BRANNON v. The STATE.
Thomas E. Brannon III was found guilty of armed robbery and fleeing or attempting to elude a police officer. His amended motion for new trial was granted in part and denied in part.1 He appeals the denial of his motion for new trial with respect to the armed robbery conviction, asserting as his sole enumeration of error that his incriminating statement to police was coerced. We disagree and affirm.
After having his Miranda rights explained to him and waiving them in writing, Brannon gave a statement to a police detective. The detective testified that he did not threaten or coerce Brannon and did not offer him any hope of reward. The detective reduced Brannon's statement to writing, and Brannon read the statement, said it was true and correct, and signed the bottom of each page. He then gave a second, tape-recorded statement. On the audiotape, Brannon acknowledged that he signed the Miranda form, had finished ten years of schooling, was not under the influence of alcohol or drugs, and had not received any threats, promises or coercion to make the statement.
Brannon contends that his incriminating statement was obtained by deception, claiming that the detective falsely informed him that he was charged only with purse snatching and not with armed robbery. He bases this contention on a single question posed by the detective during the audiotaped interview: “Okay, that's the same car you used to do the ․ purse-snatch with?” However, the detective testified that he informed Brannon that he was charged with armed robbery when he read him his Miranda warnings and that his reference to “purse-snatch” during the interview was “misspoken.”
Brannon also contends that his statement was obtained by improper interview techniques, such as not allowing him to change his wet and muddy clothes, not allowing him to call his parents, and leaving him alone in an interview room for approximately two to two and one-half hours.2 In support, Brannon relies on the nine-part heightened scrutiny test devised by the U.S. Court of Appeals for the Fifth Circuit and adopted by the Georgia Supreme Court in Riley v. State, 237 Ga. 124, 128, 226 S.E.2d 922 (1976). But that decision is explicitly limited “to confessions and incriminating statements given outside the presence of the juvenile's parents.” Id. “Riley does not apply to the admissibility of statements by persons who have reached the age of 17 because such persons are no longer considered juveniles by our criminal justice system. Thus, [the] statement was admissible if made voluntarily, without being induced by hope of benefit or coerced by threats.” (Citations omitted.) Woodard v. State, 277 Ga. 49, 50(2), 586 S.E.2d 330 (2003).

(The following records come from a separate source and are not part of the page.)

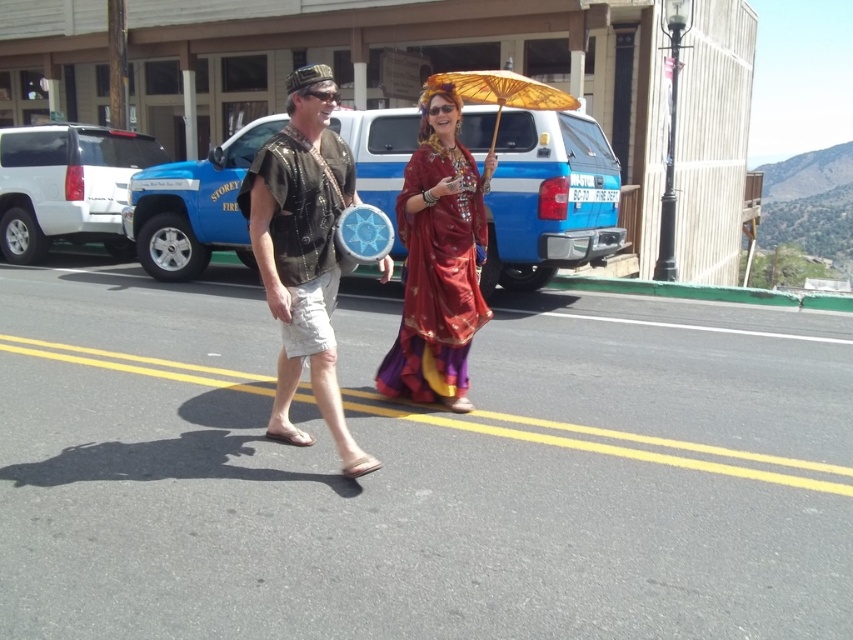 Question: Is white matte suv at left closer to the viewer compared to wooden parasol at center?

Choices:
 (A) yes
 (B) no

Answer: (B)

Question: Based on their relative distances, which object is nearer to the white matte suv at left?

Choices:
 (A) wooden parasol at center
 (B) camouflage fabric vest at center
 (C) blue metallic truck at center

Answer: (A)

Question: Can you confirm if white matte suv at left is positioned above wooden parasol at center?

Choices:
 (A) no
 (B) yes

Answer: (A)

Question: Which is nearer to the camouflage fabric vest at center?

Choices:
 (A) wooden parasol at center
 (B) white matte suv at left
 (C) shiny red fabric dress at center

Answer: (C)

Question: Which object appears farthest from the camera in this image?

Choices:
 (A) white matte suv at left
 (B) blue metallic truck at center
 (C) shiny red fabric dress at center

Answer: (A)

Question: Is camouflage fabric vest at center bigger than shiny red fabric dress at center?

Choices:
 (A) no
 (B) yes

Answer: (B) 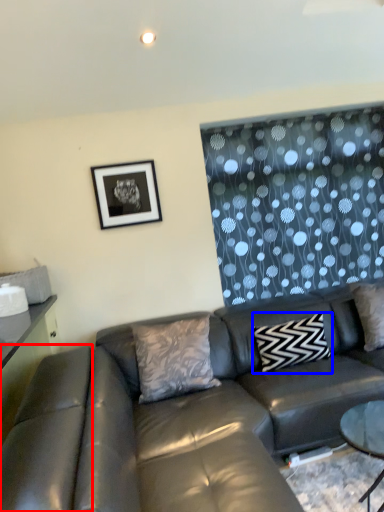 Question: Which of the following is the farthest to the observer, swivel chair (highlighted by a red box) or pillow (highlighted by a blue box)?

Choices:
 (A) swivel chair
 (B) pillow

Answer: (B) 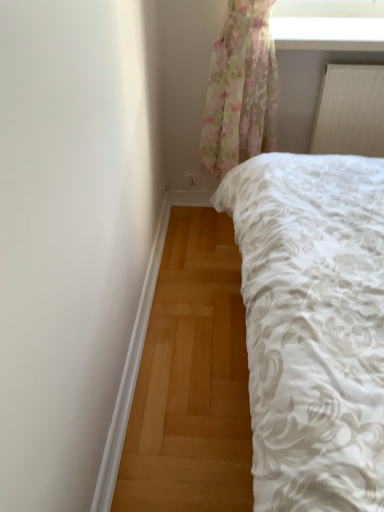 Question: From the image's perspective, is transparent floral curtain at upper center located above or below white smooth trim at lower left?

Choices:
 (A) above
 (B) below

Answer: (A)

Question: From a real-world perspective, is transparent floral curtain at upper center physically located above or below white smooth trim at lower left?

Choices:
 (A) below
 (B) above

Answer: (B)

Question: Considering the real-world distances, which object is closest to the transparent floral curtain at upper center?

Choices:
 (A) white smooth trim at lower left
 (B) white matte radiator at upper right

Answer: (B)

Question: Estimate the real-world distances between objects in this image. Which object is closer to the transparent floral curtain at upper center?

Choices:
 (A) white matte radiator at upper right
 (B) white smooth trim at lower left

Answer: (A) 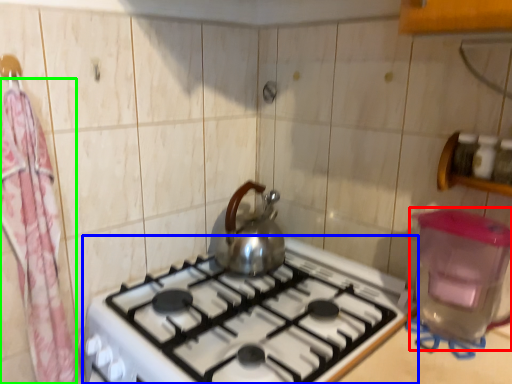 Question: Which object is positioned closest to water heater (highlighted by a red box)? Select from gas stove (highlighted by a blue box) and curtain (highlighted by a green box).

Choices:
 (A) gas stove
 (B) curtain

Answer: (A) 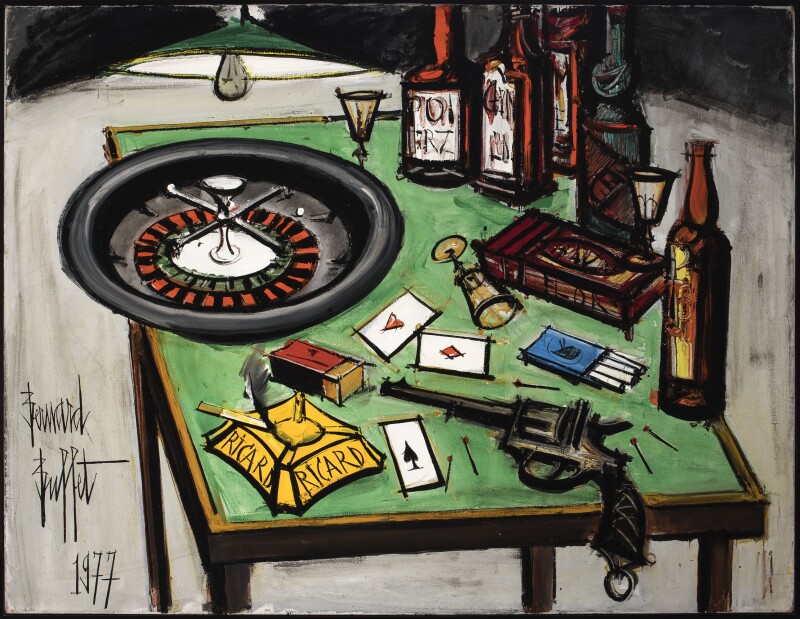 Locate an element on the screen. Image resolution: width=800 pixels, height=619 pixels. table is located at coordinates (222, 488). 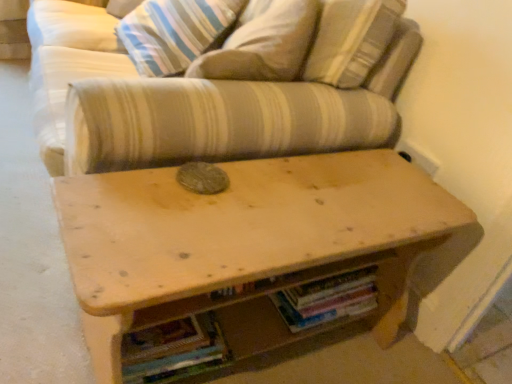 Locate an element on the screen. striped fabric pillow at upper center is located at coordinates (175, 32).

Measure the distance between multicolored paper book at lower center, acting as the second book starting from the right, and camera.

A distance of 36.02 inches exists between multicolored paper book at lower center, acting as the second book starting from the right, and camera.

Locate an element on the screen. The image size is (512, 384). striped fabric pillow at upper center is located at coordinates (175, 32).

From a real-world perspective, who is located higher, hardcover books at center, which ranks as the 2th book in left-to-right order, or multicolored paper book at lower center, acting as the 1th book starting from the left?

In real-world perspective, hardcover books at center, which ranks as the 2th book in left-to-right order, is above.

Can multicolored paper book at lower center, acting as the 1th book starting from the left, be found inside hardcover books at center, the 1th book viewed from the right?

No.

Is hardcover books at center, the 1th book viewed from the right, in front of or behind multicolored paper book at lower center, acting as the second book starting from the right, in the image?

hardcover books at center, the 1th book viewed from the right, is positioned farther from the viewer than multicolored paper book at lower center, acting as the second book starting from the right.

The trial court found that Brannon's statement was freely and voluntarily given and that it was not improperly coerced by the police either through deception or improper questioning techniques. This determination was supported by evidence, even though Brannon argues that some inferences cast doubt on the police detective's account.
Factual and credibility determinations of this sort made after a Jackson-Denno voluntariness hearing must be accepted by appellate courts unless such determinations are clearly erroneous. Since the trial court's determination here is supported by evidence (even though contradicted), it is not clearly erroneous and is therefore affirmed.
(Citation omitted.) Brown v. State, 250 Ga.App. 147, 151, 550 S.E.2d 701 (2001).
1. The trial court granted the motion for new trial as to Brannon's conviction for felony attempting to elude, found him guilty of misdemeanor attempting to elude, and resentenced him accordingly.
2. While Brannon claims the detective testified that he deliberately left Brannon alone in the interview room for approximately two hours as “part of his interview technique,” this is an inaccurate statement. The detective testified that he did not allow persons under arrest to speak with others before their interview and that the delay in the interview was due to his “still processing the scene.”
SMITH, Chief Judge.
JOHNSON, P.J., and PHIPPS, J., concur.